ドリーム小説



記憶を辿って124 不運 















不運だね。




そう言われるのは何度めだろうか。

数えるのは面倒になってずっと前に辞めている。


確かに僕は不運なのだろう。


入学式に間に合うようにと一時間は早く着く時間に家を出たのに、家の駐輪場にとめていた自転車のサドルがとられてるし、しかたなく向かったバス停は、工事中。

一つ先のバス停にたどり着くいっこ前の信号で、乗る予定だったバスは行ってしまうし。

走ったところではるか遠くに見えたバスをあきらめて、まだ間に合う時間だから次のバスを待つ。

が、それは来ないし。


なんだかんだでようやっと学校に着いたのは入学式が始まる二分前。

慌てて向かった体育館は中等部ではなくまさかの高等部。

・・・まあ、最後のは自分の不注意で起こったことであっても、入学当日にこんなことが起これば誰でもため息がつきたくなる。

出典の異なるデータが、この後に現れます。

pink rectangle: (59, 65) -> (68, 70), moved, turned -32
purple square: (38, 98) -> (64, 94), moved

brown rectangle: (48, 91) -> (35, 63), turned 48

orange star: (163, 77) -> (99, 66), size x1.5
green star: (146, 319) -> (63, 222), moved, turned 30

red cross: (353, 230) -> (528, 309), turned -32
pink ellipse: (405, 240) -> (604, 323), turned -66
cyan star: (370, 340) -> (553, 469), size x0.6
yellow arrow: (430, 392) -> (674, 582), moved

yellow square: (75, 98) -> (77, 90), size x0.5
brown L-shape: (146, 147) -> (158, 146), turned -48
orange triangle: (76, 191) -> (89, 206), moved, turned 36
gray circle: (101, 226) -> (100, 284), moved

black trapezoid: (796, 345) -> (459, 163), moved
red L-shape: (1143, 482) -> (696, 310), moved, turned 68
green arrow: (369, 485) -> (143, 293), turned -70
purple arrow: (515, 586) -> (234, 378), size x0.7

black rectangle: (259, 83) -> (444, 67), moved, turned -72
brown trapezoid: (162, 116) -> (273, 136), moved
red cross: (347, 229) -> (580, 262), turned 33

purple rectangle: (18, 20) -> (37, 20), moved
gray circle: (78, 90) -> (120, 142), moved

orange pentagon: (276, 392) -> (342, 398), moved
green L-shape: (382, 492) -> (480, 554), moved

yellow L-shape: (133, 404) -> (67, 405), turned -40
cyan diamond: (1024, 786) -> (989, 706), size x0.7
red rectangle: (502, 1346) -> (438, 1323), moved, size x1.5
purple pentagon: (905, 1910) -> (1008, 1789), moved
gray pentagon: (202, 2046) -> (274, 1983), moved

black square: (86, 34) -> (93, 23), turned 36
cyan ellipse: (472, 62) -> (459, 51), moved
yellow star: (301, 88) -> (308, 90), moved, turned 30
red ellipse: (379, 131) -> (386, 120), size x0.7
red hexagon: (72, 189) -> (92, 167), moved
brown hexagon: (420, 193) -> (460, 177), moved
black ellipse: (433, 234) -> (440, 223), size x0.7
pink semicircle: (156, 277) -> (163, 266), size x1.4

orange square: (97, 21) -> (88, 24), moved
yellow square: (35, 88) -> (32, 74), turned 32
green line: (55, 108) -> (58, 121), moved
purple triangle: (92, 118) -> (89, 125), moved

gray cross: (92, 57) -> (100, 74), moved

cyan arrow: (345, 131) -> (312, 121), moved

そしてこの体質はいつまでたっても治らないものであるということも理解してきていた。



不運だね


その言葉はもう僕自身を表す言葉であるから、別に何も感じなくなっている。


否、感じなくなっていたというのに。



「不運だなあ、大丈夫か?」

池田がため息をつきながら、僕がばらまいたクラスのみんなの回収したノートを拾ってくれる。


「まったく、またか?不運だな。」

くつくつと楽しげに苦笑を浮かべながら能勢がこけていた僕に手を差し伸べてくれる。



「ふふ、でも川西が不運だから、僕はいつでも川西を見つけられるんだよ?」

時友がふわふわとした雰囲気をまといながら、その小さな体を生かした俊敏さで階段から落ちかけていた僕の腕をつかみ助けてくれる。





なんでだろうか。



こいつらにいわれると、その不運すら不運だと感じなくなってくるのは。





何かあっても、こいつらがいてくれれば何とかなる気がして。

何があろうと、こいつらであれば傍にいてくれるような気がして。



けれど同時に




池田の呆れたような顔も

能勢の苦笑いも

時友の笑顔も




どうしようもないくらいつらいんだ



温かい、この空間がどうしようもないくらい、苦しくて。


縋りついて、泣いて泣いて、泣きわめきたい衝動にかられる。





意味がわからないのに、痛いんだ。

苦しいんだ。









ごめん、迷惑をかけて

























※※※※
左近は最後、結局自分の不運で死にはしていないけれど、自分の不運で人を巻き込んで殺してしまったことがあるとか何とか。